Pima County is still vaccinating those in Phase 1B which includes adults 75-years-old and older, educators K-12 and certain emergency personnel.
“There are 350,000 people in that category, so we have a ways to go before we start working our way down the list,” said Dr. Garcia.
Dr. Garcia said he will not advocate to expand the eligibility groups until they get further through the bulk of the 75 and older population.
Dr. Garcia said unless the vaccine flow from the state to the county starts loosening up, he cannot begin to have a conversation about vaccinating those 65 and up at this time.
“I still can’t figure out how to vaccinate everybody else in that priority group,” Dr. Garcia.

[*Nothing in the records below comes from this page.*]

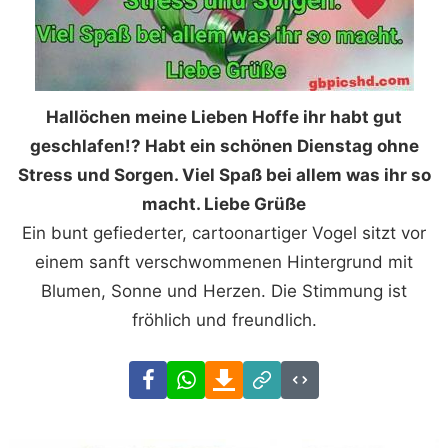
Hallöchen meine Lieben Hoffe ihr habt gut
geschlafen!? Habt ein schönen Dienstag ohne
Stress und Sorgen. Viel Spaß bei allem was ihr so
macht. Liebe Grüße
Ein bunt gefiederter, cartoonartiger Vogel sitzt vor
einem sanft verschwommenen Hintergrund mit
Blumen, Sonne und Herzen. Die Stimmung ist
fröhlich und freundlich.
Facebook
WhatsApp
Download
Link
Code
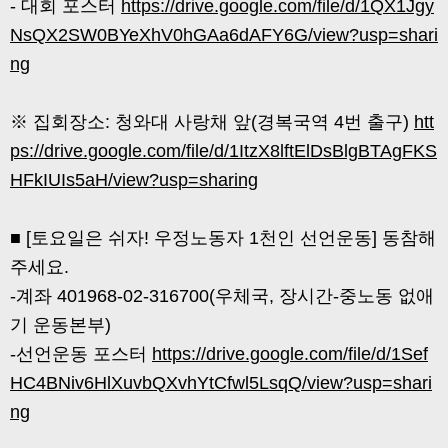
- 대회 포스터
https://drive.google.com/file/d/1QX1Jgy
NsQX2SW0BYeXhV0hGAa6dAFY6G/view?usp=shari
ng
※ 집회장소: 청와대 사랑채 앞(경복국역 4번 출구)
htt
ps://drive.google.com/file/d/1ItzX8lftElDsBlgBTAgFKS
HFkIUIs5aH/view?usp=sharing
■ [토요일은 쉬자! 우정노동자 1천인 선언운동] 동참해
주세요.
-계좌 401968-02-316700(우체국, 장시간-중노동 없애
기 운동본부)
-선언운동 포스터
https://drive.google.com/file/d/1Sef
HC4BNiv6HlXuvbQXvhYtCfwl5LsqQ/view?usp=shari
ng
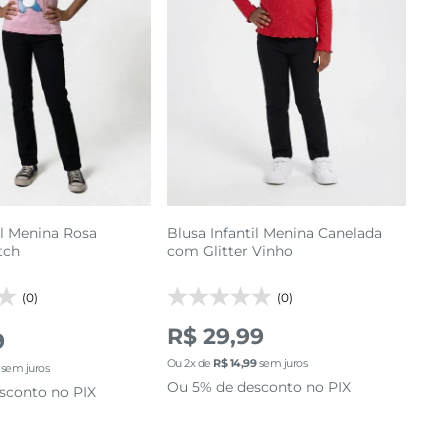
10
12
14
4
6
8
cionar a sacola
adicionar a sacola
il Menina Rosa
Blusa Infantil Menina Canelada
tch
com Glitter Vinho
(0)
(0)
R$ 29,99
9
Ou
2
x de
R$
14
,
99
sem juros
sem juros
Ou 5% de desconto no PIX
sconto no PIX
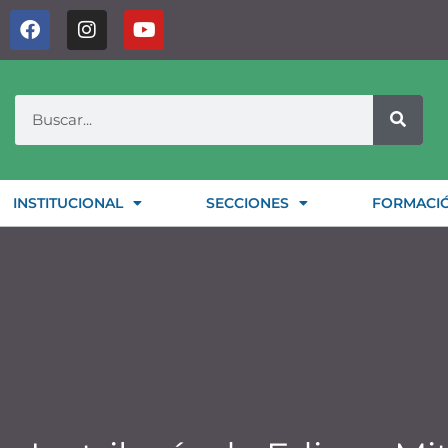
INSTITUCIONAL
SECCIONES
FORMACI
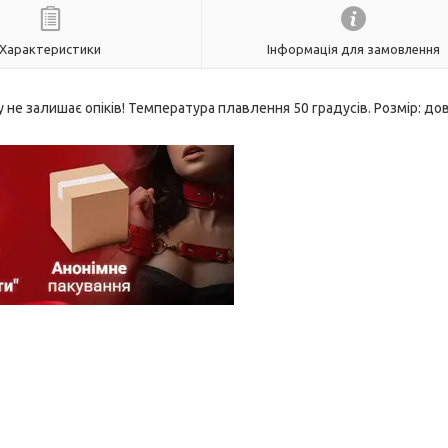
Характеристики
Інформація для замовлення
у не залишає опіків! Температура плавлення 50 градусів. Розмір: д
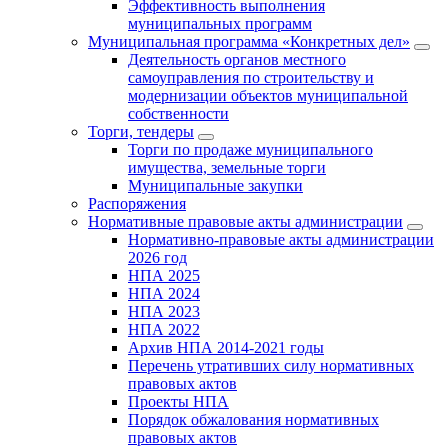
Эффективность выполнения
муниципальных программ
Муниципальная программа «Конкретных дел»
Деятельность органов местного
самоуправления по строительству и
модернизации объектов муниципальной
собственности
Торги, тендеры
Торги по продаже муниципального
имущества, земельные торги
Муниципальные закупки
Распоряжения
Нормативные правовые акты администрации
Нормативно-правовые акты администрации
2026 год
НПА 2025
НПА 2024
НПА 2023
НПА 2022
Архив НПА 2014-2021 годы
Перечень утративших силу нормативных
правовых актов
Проекты НПА
Порядок обжалования нормативных
правовых актов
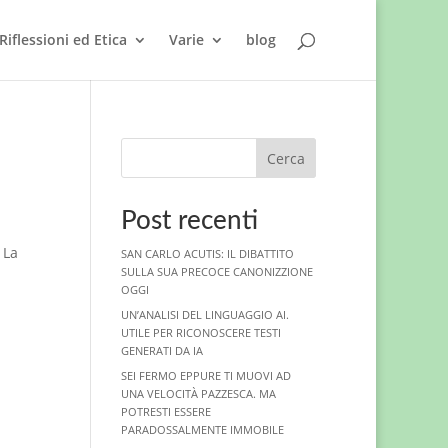
Riflessioni ed Etica
Varie
blog
Cerca
Post recenti
 La
SAN CARLO ACUTIS: IL DIBATTITO
SULLA SUA PRECOCE CANONIZZIONE
OGGI
UN’ANALISI DEL LINGUAGGIO AI.
UTILE PER RICONOSCERE TESTI
GENERATI DA IA
SEI FERMO EPPURE TI MUOVI AD
UNA VELOCITÀ PAZZESCA. MA
POTRESTI ESSERE
PARADOSSALMENTE IMMOBILE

While Pima County is starting to see a slight decline in the percent positivity rate on a week by week basis, Dr. Garcia said it would premature to say we have reached a plateau.
“Yes, there are some indicators to suggest that cases are tending to flatten. It is at a very high cases count. So a plateau at 1,000 cases is very different from a plateau at 100 cases, so I would not be claiming victory just yet,” Dr. Garcia said.